Gee, someone remind me, what’s $15 x 0?

    dunce1239 in reply to BrokeGopher. | February 28, 2017 at 1:13 am

    It is not just $15, it is with holding tax, social security, complying with labor laws, insurance, and much more as any franchise owner will tell you.

Hopefully the left doesn’t start protesting to make kiosks illegal leaving the nation in the stone age.

This is a proven old idea (automats) that can be updated with computer technology, for example a customer could order a basic hamburger or with cheese , onions, lettuce, tomato, mayonnaise or ketchup.
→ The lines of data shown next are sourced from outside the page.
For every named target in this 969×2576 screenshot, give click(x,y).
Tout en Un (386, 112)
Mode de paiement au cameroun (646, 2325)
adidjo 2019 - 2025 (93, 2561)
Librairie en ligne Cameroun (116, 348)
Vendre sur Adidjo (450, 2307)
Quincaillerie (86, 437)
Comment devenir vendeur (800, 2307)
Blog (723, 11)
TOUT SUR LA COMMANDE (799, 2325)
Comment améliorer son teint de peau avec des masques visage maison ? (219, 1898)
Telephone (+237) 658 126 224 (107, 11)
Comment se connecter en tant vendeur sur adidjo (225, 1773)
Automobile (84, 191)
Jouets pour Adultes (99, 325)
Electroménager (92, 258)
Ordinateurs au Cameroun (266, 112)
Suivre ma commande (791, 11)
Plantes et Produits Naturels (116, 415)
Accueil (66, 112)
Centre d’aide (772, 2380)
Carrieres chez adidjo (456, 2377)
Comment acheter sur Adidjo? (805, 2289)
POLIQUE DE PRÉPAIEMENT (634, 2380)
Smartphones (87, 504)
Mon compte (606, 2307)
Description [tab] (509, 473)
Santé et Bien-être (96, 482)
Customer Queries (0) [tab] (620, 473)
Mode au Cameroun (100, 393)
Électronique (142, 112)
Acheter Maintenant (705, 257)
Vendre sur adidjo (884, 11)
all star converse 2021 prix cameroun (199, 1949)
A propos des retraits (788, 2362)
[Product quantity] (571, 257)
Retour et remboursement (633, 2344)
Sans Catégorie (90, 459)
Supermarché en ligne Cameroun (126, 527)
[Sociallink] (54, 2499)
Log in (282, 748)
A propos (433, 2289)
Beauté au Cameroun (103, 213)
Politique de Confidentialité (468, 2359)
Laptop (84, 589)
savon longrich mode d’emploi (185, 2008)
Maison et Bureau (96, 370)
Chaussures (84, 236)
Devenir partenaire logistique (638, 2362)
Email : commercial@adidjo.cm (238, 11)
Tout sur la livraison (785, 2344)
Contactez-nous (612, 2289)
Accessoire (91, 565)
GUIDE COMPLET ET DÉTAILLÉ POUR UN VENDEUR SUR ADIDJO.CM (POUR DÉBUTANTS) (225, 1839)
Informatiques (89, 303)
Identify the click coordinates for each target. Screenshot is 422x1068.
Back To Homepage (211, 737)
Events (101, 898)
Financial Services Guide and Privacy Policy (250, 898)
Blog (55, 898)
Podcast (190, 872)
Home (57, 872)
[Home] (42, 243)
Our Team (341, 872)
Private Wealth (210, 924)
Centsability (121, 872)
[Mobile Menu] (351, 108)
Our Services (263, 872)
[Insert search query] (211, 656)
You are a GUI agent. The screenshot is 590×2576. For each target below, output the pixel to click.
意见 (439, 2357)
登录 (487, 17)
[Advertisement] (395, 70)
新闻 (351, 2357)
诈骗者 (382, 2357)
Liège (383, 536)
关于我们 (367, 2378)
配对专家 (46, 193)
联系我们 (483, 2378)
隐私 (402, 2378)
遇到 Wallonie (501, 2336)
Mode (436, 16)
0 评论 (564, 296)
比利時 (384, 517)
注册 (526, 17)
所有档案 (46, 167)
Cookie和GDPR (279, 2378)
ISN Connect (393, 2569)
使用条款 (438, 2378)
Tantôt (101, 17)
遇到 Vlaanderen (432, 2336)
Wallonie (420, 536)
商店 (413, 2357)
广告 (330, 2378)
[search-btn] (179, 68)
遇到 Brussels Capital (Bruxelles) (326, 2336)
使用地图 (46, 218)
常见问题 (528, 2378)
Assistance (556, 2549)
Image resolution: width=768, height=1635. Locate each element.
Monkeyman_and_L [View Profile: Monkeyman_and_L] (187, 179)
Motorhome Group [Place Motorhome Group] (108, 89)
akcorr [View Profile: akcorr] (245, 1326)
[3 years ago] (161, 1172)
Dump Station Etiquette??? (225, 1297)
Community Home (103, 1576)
A variety of hot soups could be offered.

DouglasJBender | February 28, 2017 at 1:15 am

But what about all the construction workers who have been earning, say, $10-$14 per hour? Their work is more demanding, and usually requires more skill, than fast-food work. So their wages should jump to $15-$19 per hour. But then all those construction workers who had been making $15 or more per hour will also want a $5 per hour raise as well. Why should it ever end? Just bump EVERYONE’S hourly rate by $5 per hour, and everyone will be happy, except the evil capitalistic overlords, of course. Down with economic reality!!

It is now politically incorrect to have low paying jobs, regardless of the skill level. We demand an end to the notion that unskilled untrained and not-so-smart workers earn less. Next we will demand that skilled educated workers earn less. Only then will we be a just, good nation, and resemble other good just nations like Cuba and Venezuela.

I’ve been using the kiosks at Panera’s for the better part of a year now. I sit in Starbucks and watch people who ordered online with an app walk in and pick up their waiting drinks. This is a trend fueled by liberal policies that won’t end. Soon the kiosks will have voice recognition and you won’t even have to swipe a screen. Thank you Mr. Obama.